After three years of increases, the Commission for Energy Regulation has announced that the PSO Levy will fall for all households and businesses from 1 October.
Domestic customers currently pay €64.37 per year in addition to their electricity usage charges for the PSO Levy. This is set to fall to €60.09, a reduction of €4.28 per year.
Reasons for the reduction
The total amount of money that will needed for the PSO Levy in the coming year is €325.3 million. This a drop of €10.1 million from €335.4 million needed for the current period.
The main reason for the reduction in the PSO Levy is that contracts for power plants at Edenderry, Tynagh and Aughinish are all due to end in 2016. These plants currently receive money to subsidise the electricity they produce. The end of these contracts will reduce the amount of money needed by the PSO Levy by €41.3 million.
In addition, Electric Ireland has volunteered to rebate almost €13 million back to the Levy due to a clarification over payment rules.
There is also a reduction in what is known as the R-Factor* which will save the PSO Levy a further €4.9 million.
Smaller than expected reduction
Unfortunately, wholesale electricity prices are substantially lower than they were last year. Of course, this should be considered a good thing for consumers, and has certainly resulted in price cuts and much better deals from suppliers. However, it is not good news for the PSO Levy. That’s because power plants supported by the scheme receive less money on the open market and in simple terms they need to be topped up by the Levy.
And these lower wholesale prices mean that the most of the savings from contracts ending and supplier rebates have been wiped out.
In fact, lower wholesale prices have meant that the €30.6 million cut to the PSO Levy proposed by the CER in June will actually be just €10.1 million. And this will save individual households just €4.28 per year.
PSO Levy costs and benefits
The PSO Levy, which currently makes up around 6% of a household’s total electricity bill, is a charge which has resulted in some debate with consumer advocates arguing that homes and businesses should not be forced to subsidise the cost of generating power from wind and peat. The fact that VAT is added to the Levy doesn’t help quiet this debate.

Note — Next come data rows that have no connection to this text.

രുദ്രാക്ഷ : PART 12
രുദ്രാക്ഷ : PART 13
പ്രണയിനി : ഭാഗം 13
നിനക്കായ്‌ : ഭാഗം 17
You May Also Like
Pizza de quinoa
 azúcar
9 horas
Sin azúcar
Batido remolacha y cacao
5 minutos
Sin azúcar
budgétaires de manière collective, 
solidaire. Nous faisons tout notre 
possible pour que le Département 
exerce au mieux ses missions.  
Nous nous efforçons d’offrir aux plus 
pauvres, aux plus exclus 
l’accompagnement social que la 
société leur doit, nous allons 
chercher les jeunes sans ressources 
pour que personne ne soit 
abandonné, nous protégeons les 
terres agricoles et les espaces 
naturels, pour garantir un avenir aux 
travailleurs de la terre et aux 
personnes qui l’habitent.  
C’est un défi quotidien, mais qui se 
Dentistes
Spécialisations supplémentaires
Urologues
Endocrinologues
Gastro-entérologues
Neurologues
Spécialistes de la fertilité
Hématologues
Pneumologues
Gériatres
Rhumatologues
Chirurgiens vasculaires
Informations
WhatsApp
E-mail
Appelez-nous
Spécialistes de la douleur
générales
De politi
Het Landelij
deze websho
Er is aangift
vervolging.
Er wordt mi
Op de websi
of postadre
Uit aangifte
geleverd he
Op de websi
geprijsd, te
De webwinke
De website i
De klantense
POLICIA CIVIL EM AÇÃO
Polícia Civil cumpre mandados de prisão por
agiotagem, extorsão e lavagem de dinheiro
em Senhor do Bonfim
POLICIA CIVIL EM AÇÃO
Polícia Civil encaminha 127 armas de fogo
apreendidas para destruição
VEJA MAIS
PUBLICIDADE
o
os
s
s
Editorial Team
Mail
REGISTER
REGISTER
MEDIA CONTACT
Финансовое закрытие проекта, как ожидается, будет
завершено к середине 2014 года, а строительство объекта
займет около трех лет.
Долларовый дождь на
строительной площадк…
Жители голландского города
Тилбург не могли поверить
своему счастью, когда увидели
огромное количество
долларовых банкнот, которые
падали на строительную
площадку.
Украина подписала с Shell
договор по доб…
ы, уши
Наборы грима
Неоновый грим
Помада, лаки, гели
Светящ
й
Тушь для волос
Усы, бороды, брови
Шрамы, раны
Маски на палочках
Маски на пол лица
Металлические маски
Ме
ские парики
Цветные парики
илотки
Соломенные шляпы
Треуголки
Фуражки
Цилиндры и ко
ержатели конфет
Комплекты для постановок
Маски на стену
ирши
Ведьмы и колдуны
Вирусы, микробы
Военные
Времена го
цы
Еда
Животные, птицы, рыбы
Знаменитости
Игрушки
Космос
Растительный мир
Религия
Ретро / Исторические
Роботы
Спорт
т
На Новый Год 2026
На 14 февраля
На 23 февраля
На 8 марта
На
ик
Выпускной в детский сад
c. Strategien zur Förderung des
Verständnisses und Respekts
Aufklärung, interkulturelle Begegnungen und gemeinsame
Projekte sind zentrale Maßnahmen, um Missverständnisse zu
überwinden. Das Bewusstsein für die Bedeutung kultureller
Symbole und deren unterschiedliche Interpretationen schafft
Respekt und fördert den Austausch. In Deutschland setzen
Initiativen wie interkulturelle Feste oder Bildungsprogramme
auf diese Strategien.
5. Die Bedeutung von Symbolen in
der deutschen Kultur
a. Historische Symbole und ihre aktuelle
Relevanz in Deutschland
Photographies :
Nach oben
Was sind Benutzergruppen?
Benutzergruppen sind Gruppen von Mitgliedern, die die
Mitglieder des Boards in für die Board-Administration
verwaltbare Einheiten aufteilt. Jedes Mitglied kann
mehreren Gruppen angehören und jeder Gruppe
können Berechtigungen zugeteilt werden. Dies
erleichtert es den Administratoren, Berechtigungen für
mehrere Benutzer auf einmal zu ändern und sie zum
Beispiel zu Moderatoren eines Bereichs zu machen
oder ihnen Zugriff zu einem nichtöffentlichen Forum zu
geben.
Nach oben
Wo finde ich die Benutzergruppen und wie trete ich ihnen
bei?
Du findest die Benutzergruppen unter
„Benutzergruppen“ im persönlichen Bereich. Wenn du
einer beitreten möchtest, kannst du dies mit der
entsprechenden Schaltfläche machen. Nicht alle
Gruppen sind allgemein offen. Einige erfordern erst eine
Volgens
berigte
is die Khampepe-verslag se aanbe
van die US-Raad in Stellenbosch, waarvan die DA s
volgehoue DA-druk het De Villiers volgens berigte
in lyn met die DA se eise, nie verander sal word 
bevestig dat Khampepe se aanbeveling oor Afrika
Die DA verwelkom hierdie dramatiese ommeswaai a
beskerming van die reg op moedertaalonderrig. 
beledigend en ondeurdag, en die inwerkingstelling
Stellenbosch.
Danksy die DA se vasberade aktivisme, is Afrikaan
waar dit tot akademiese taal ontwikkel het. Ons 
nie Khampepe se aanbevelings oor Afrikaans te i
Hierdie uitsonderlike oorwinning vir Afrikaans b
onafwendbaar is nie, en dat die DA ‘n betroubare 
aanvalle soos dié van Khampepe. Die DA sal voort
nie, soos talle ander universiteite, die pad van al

However, the PSO Levy is helping to reduce the amount of gas we use to generate electricity and increase renewable generation. And in turn, this makes us less vulnerable to the kind of price shocks we’ve seen over the last few years.
In 2010 when the PSO Levy was first charged, 64% of Ireland’s electricity was generated using natural gas. In 2013 just 44% of our electricity was generated using gas.
In addition, renewables, which account for the largest portion of the PSO Levy, jumped from just 12% of total generation in 2010 to more than 30% in 2013.
The figures that detail how we made our electricity in 2014 are due soon and will likely show a further increase in renewable generation, which helps to secure our electricity supply and brings us closer to our goal of 40% renewable electricity by 2020. Renewables also bring us closer to energy independence, a goal that would be much harder to achieve without the support of the PSO Levy.
* This is the CER's definition of the "R-Factor" - The PSO levy is determined ex-ante each year based on estimates of costs to be recovered by all relevant parties, relative to the forecasted PSO benchmark price. In line with the Notification, this amount is reconciled retrospectively (‘R-factor’) two PSO periods later, once actual, audited costs are verified and the true market price and generation levels are known.